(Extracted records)
++++++

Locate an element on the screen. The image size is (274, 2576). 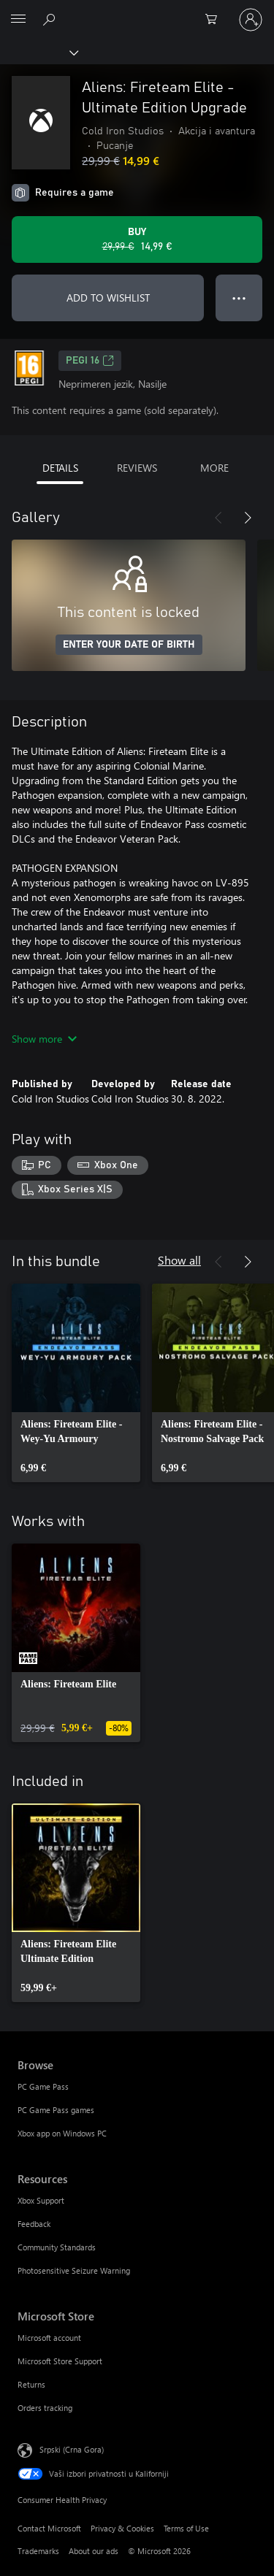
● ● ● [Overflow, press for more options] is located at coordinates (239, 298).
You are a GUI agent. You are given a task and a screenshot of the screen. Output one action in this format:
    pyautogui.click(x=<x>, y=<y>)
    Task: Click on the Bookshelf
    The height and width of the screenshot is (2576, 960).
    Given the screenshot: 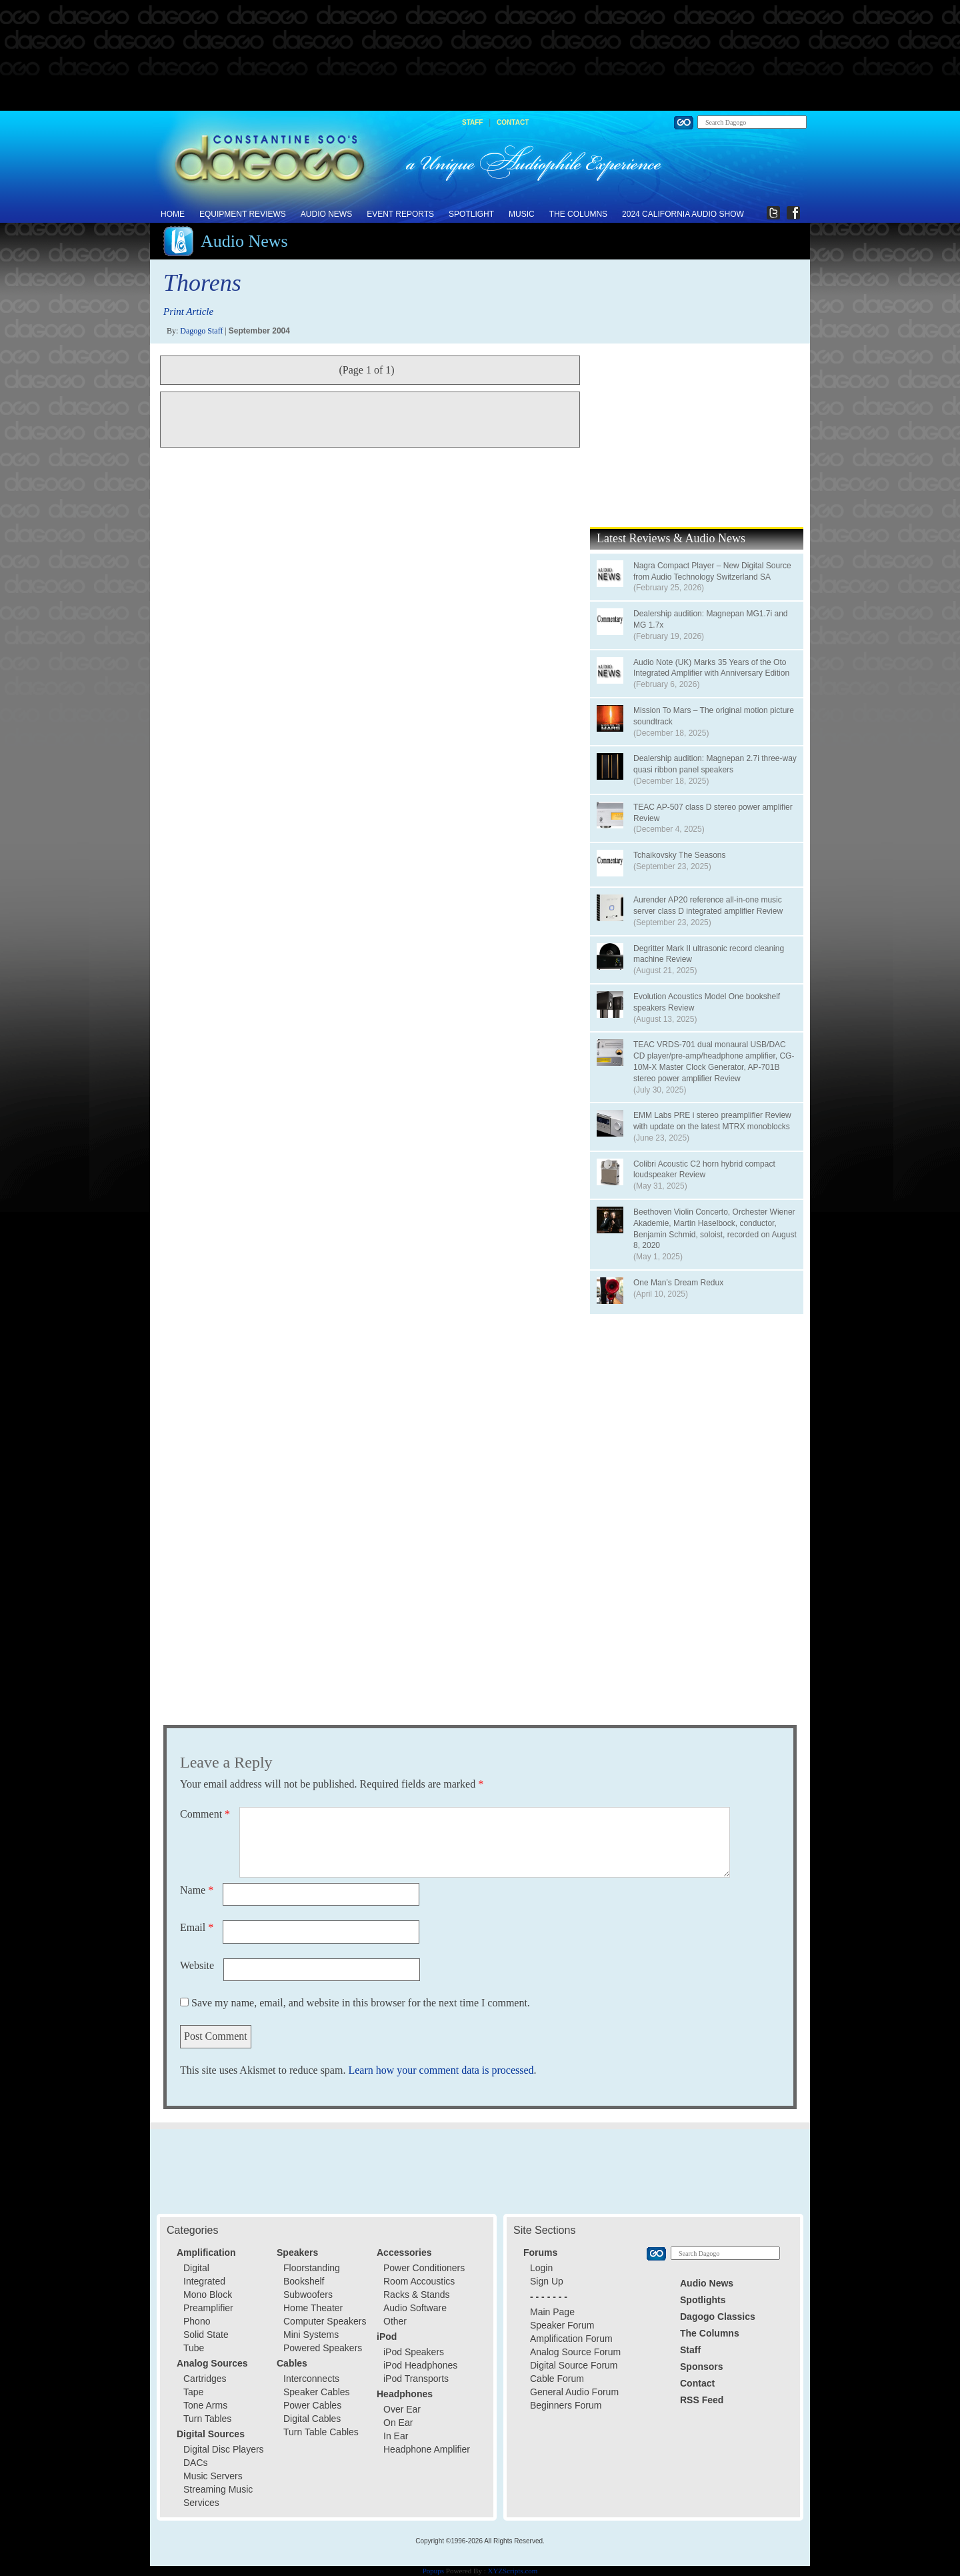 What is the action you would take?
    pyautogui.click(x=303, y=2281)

++++++

◆ Problem ◆
Repeat the records above exactly, from the first line through the line that contains "The height and", and leave out the pictures.

◆ Solved exercise ◆
Locate an element on the screen. The image size is (274, 2576). 
● ● ● [Overflow, press for more options] is located at coordinates (239, 298).
You are a GUI agent. You are given a task and a screenshot of the screen. Output one action in this format:
    pyautogui.click(x=<x>, y=<y>)
    Task: Click on the Bookshelf
    The height and width of the screenshot is (2576, 960).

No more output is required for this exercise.